Poiché la volontà è potenza di uno spirito finito, si trova
radicalmente in potenza rispetto alla tendenza verso il bene. Essa,
una volta che abbia fatto la scelta del fine ovvero quando si è
stabilita nella tensione in atto della libertà, può certamente
muovere se stessa cioé può da se stessa passare alla scelta dei
mezzi: ma questo non lo può fare nel primo momento, perché si
trova nello stato di potenza radicale. La ‘prima inclinazione’,
cioé la prima spinta al volere deve venire da Dio. [...] Soltanto
Dio può entrare nell’anima e nella volontà. [...] Il Primo
principio movente esteriore (exterioris moventis) che infonde
nella profondità dell’anima il divino istinto per il bene, è Dio
stesso: “Dicendum, quod voluntas numquam potest bene velle sine
divino instincto; potest autem bene vellesine gratiae infusione,
sed non meritorie; et similiter intellectus non potest sine divino
motu veritatem quamcumque cognoscere” (In Boeth. De Trinitate,
q.1, a.1, ad 7). [...] Dio è certamente un principio estrinseco
alla volontà e all’anima, anzi il più distante da ogni creatura
perché è l’essere e il bene per essenza: eppure va anche detto
il più intrinseco ad ogni cosa, perché nessuna creatura potrebbe
né essere né operare se Dio non fosse il principio che
immediatamente la sostenta nell’essere e la muove nell’agire.
[...]
Se nel primo
momento la creatura si può considerare totalmente recettiva
rispetto all’influsso divino, nel secondo momento essa diventa
attiva e così l’atto di scelta appartiene alla persona singola
che lo compie.
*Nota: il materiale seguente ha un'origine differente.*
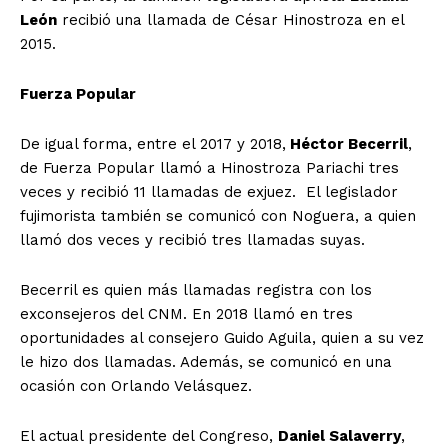
León
recibió una llamada de César Hinostroza en el
2015.
Fuerza Popular
De igual forma, entre el 2017 y 2018,
Héctor Becerril
,
de Fuerza Popular llamó a Hinostroza Pariachi tres
veces y recibió 11 llamadas de exjuez. El legislador
fujimorista también se comunicó con Noguera, a quien
llamó dos veces y recibió tres llamadas suyas.
Becerril es quien más llamadas registra con los
exconsejeros del CNM. En 2018 llamó en tres
oportunidades al consejero Guido Aguila, quien a su vez
le hizo dos llamadas. Además, se comunicó en una
ocasión con Orlando Velásquez.
El actual presidente del Congreso,
Daniel Salaverry
,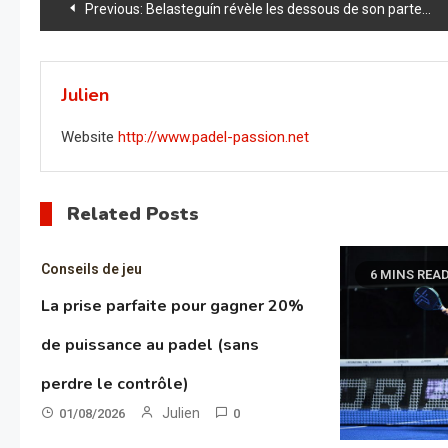
Navigation
Previous:
Belasteguín révèle les dessous de son partenariat raté avec Capra et prépare son retour avec Tello
de
l’article
Julien
Website
http://www.padel-passion.net
Related Posts
Conseils de jeu
6 MINS REA
La prise parfaite pour gagner 20%
de puissance au padel (sans
perdre le contrôle)
Julien
01/08/2026
0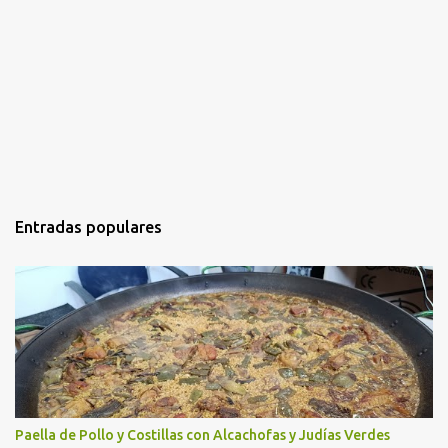
Entradas populares
Paella de Pollo y Costillas con Alcachofas y Judías Verdes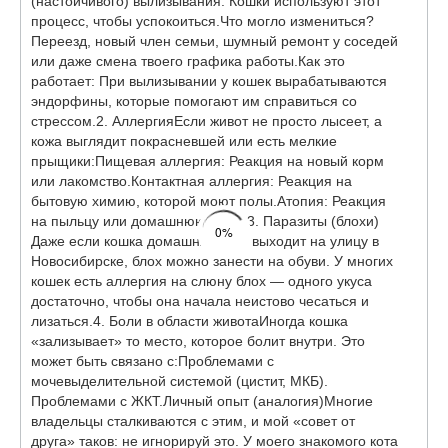
(настойчивого) вылизывания. Кошки используют этот
процесс, чтобы успокоиться. ​Что могло измениться?
Переезд, новый член семьи, шумный ремонт у соседей
или даже смена твоего графика работы. ​Как это
работает: При вылизывании у кошек вырабатываются
эндорфины, которые помогают им справиться со
стрессом. ​2. Аллергия ​Если живот не просто лысеет, а
кожа выглядит покрасневшей или есть мелкие
прыщики: ​Пищевая аллергия: Реакция на новый корм
или лакомство. ​Контактная аллергия: Реакция на
бытовую химию, которой моют полы. ​Атопия: Реакция
на пыльцу или домашнюю пыль. ​3. Паразиты (блохи) ​
0%
Даже если кошка домашняя и не выходит на улицу в
Новосибирске, блох можно занести на обуви. У многих
кошек есть аллергия на слюну блох — одного укуса
достаточно, чтобы она начала неистово чесаться и
лизаться. ​4. Боли в области живота ​Иногда кошка
«зализывает» то место, которое болит внутри. Это
может быть связано с: ​Проблемами с
мочевыделительной системой (цистит, МКБ). ​
Проблемами с ЖКТ. ​Личный опыт (аналогия) ​Многие
владельцы сталкиваются с этим, и мой «совет от
друга» таков: не игнорируй это. У моего знакомого кота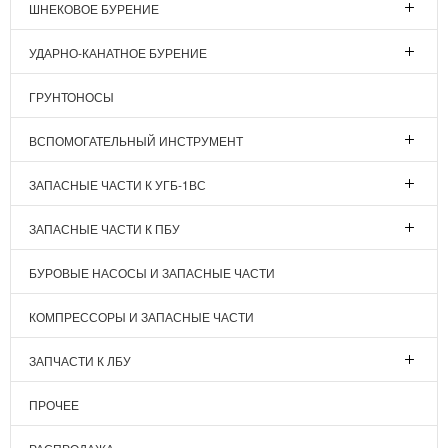
ШНЕКОВОЕ БУРЕНИЕ
УДАРНО-КАНАТНОЕ БУРЕНИЕ
ГРУНТОНОСЫ
ВСПОМОГАТЕЛЬНЫЙ ИНСТРУМЕНТ
ЗАПАСНЫЕ ЧАСТИ К УГБ-1ВС
ЗАПАСНЫЕ ЧАСТИ К ПБУ
БУРОВЫЕ НАСОСЫ И ЗАПАСНЫЕ ЧАСТИ
КОМПРЕССОРЫ И ЗАПАСНЫЕ ЧАСТИ
ЗАПЧАСТИ К ЛБУ
ПРОЧЕЕ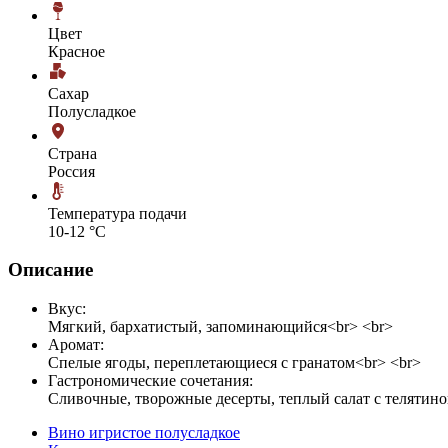
Цвет
Красное
Сахар
Полусладкое
Страна
Россия
Температура подачи
10-12 °С
Описание
Вкус:
Мягкий, бархатистый, запоминающийся<br> <br>
Аромат:
Спелые ягоды, переплетающиеся с гранатом<br> <br>
Гастрономические сочетания:
Сливочные, творожные десерты, теплый салат с телятино
Вино игристое полусладкое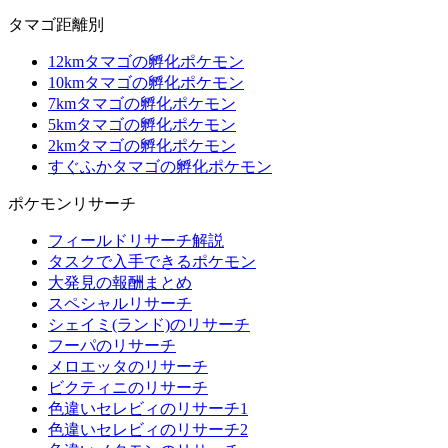
タマゴ距離別
12kmタマゴの孵化ポケモン
10kmタマゴの孵化ポケモン
7kmタマゴの孵化ポケモン
5kmタマゴの孵化ポケモン
2kmタマゴの孵化ポケモン
すぐふかタマゴの孵化ポケモン
ポケモンリサーチ
フィールドリサーチ解説
タスクで入手できるポケモン
大発見の報酬まとめ
スペシャルリサーチ
シェイミ(ランド)のリサーチ
フーパのリサーチ
メロエッタのリサーチ
ビクティニのリサーチ
色違いセレビィのリサーチ1
色違いセレビィのリサーチ2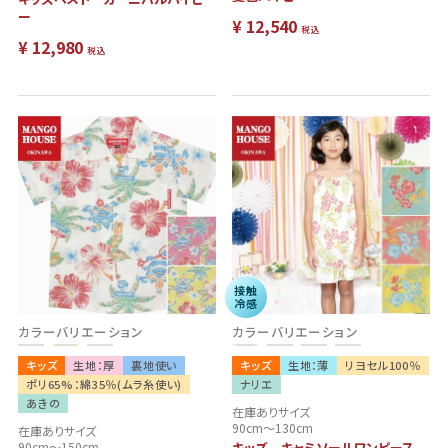
ー
¥
12,540
税込
¥
12,980
税込
接触
冷感
カラーバリエーション
カラーバリエーション
キッズ
生地：厚
裏地使い
キッズ
生地：薄
リヨセル100％
ポリ65%：綿35％(ムラ糸使い)
ナリエ
あきの
在庫ありサイズ
90cm～130cm
在庫ありサイズ
90cm～150cm
キッズ キャミソールワンピース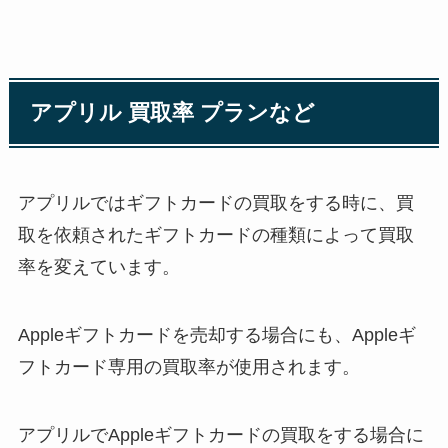
アプリル 買取率 プランなど
アプリルではギフトカードの買取をする時に、買
取を依頼されたギフトカードの種類によって買取
率を変えています。
Appleギフトカードを売却する場合にも、Appleギ
フトカード専用の買取率が使用されます。
アプリルでAppleギフトカードの買取をする場合に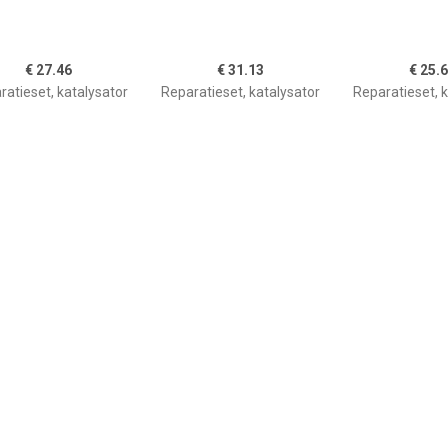
€ 27.46
€ 31.13
€ 25.
ratieset, katalysator
Reparatieset, katalysator
Reparatieset, k
€ 22.20
€ 28.41
€ 24.
ratieset, katalysator
Reparatieset, katalysator
Reparatieset, k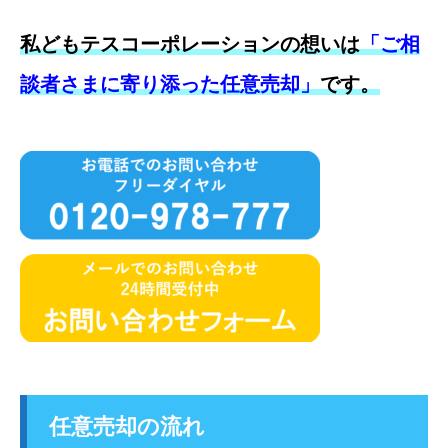
私どもテスコーポレーションの想いは
「ご相
談者さまに寄り添った任意売却」
です。
任意売却の流れ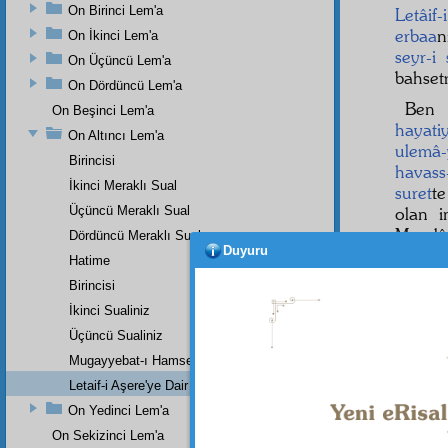
On Birinci Lem'a
Letâif-
erbaa
n
On İkinci Lem'a
seyr-i 
On Üçüncü Lem'a
bahsetm
On Dördüncü Lem'a
Ben 
On Beşinci Lem'a
hayati
On Altıncı Lem'a
ulemâ-y
Birincisi
havass-
İkinci Meraklı Sual
suret
t
Üçüncü Meraklı Sual
olan 
Meselâ
Dördüncü Meraklı Sual
Duyuru
letâif
i;
Hatime
Daha 
Birincisi
mesele
İkinci Sualiniz
kesmey
Üçüncü Sualiniz
Mugayyebat-ı Hamse'ye Dair Bir Sual
Letaif-i Aşere'ye Dair Bir Sual
Dipnot-1
On Yedinci Lem'a
Her türl
On Sekizinci Lem'a
Dipnot-2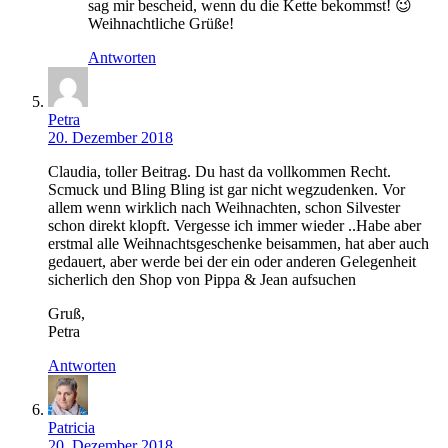
sag mir bescheid, wenn du die Kette bekommst! 😉
Weihnachtliche Grüße!
Antworten
Petra
20. Dezember 2018
Claudia, toller Beitrag. Du hast da vollkommen Recht.
Scmuck und Bling Bling ist gar nicht wegzudenken. Vor
allem wenn wirklich nach Weihnachten, schon Silvester
schon direkt klopft. Vergesse ich immer wieder ..Habe aber
erstmal alle Weihnachtsgeschenke beisammen, hat aber auch
gedauert, aber werde bei der ein oder anderen Gelegenheit
sicherlich den Shop von Pippa & Jean aufsuchen
Gruß,
Petra
Antworten
Patricia
20. Dezember 2018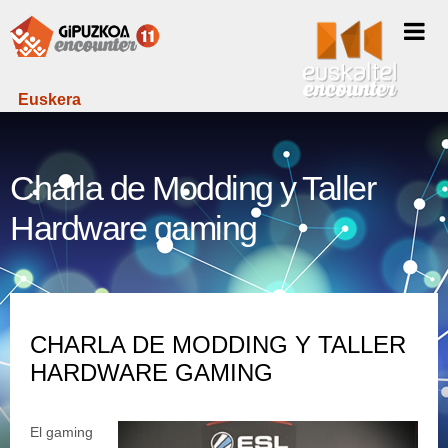
Euskera
Charla de Modding y Taller
Hardware gaming
CHARLA DE MODDING Y TALLER
HARDWARE GAMING
El gaming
Quest’attività della volontà creata nella propria
sfera comporta un delicato e scambievole influsso fra intelletto e
volontà a seconda del prevalere dell’aspetto oggettivo, proprio
dell’intelletto, o dell’aspetto soggettivo, proprio della
volontà, nella tensione dell’impegno personale che porta alla
decisione: di qui il fondamento dell’imputabilità, e quindi del
merito e del demerito. [...] Gli atti di scelta delle volontà
create sono effetti corrispondenti all’esercizio delle rispettive
libertà dei soggetti singoli, perché effettivamente l’uomo
mediante la libertà va riconosciuto ‘causa sui’. Quindi tanto
Dio come la creatura sono causa diretta, immediata e integrale
dell’atto; Dio come causa prima e la creatura come causa seconda.
[Bisogna] riconoscere una subordinazione costitutiva della volontà
finita con la Causa prima: la volontà finita, come tale, può
cadere, può quindi mettersi in ‘discordia’ con la volontà di
Dio. Questa è mancanza di partecipazione, deviazione, riferibile
alla sola creatura. Ma causa integrale dell’azione creata è anche
Dio, e lo è a titolo di Causa Prima. Dicendo che lo è ‘anche
Dio’ non s’intende affatto di porre Dio in second’ordine o di
porlo ‘accanto’ alla creatura come principio coagente; si tratta
di un ‘anche’ intensivo di primalità. Infatti, perché essendo
Dio causa nell’ordine suo proprio cioé trascendentale, la sua
causalità non si somma, né si aggiunge a quella della libertà
creata, ma essa la sostenta e la pone in atto nell’intensità ed
estensione che compete alla Causa Prima”.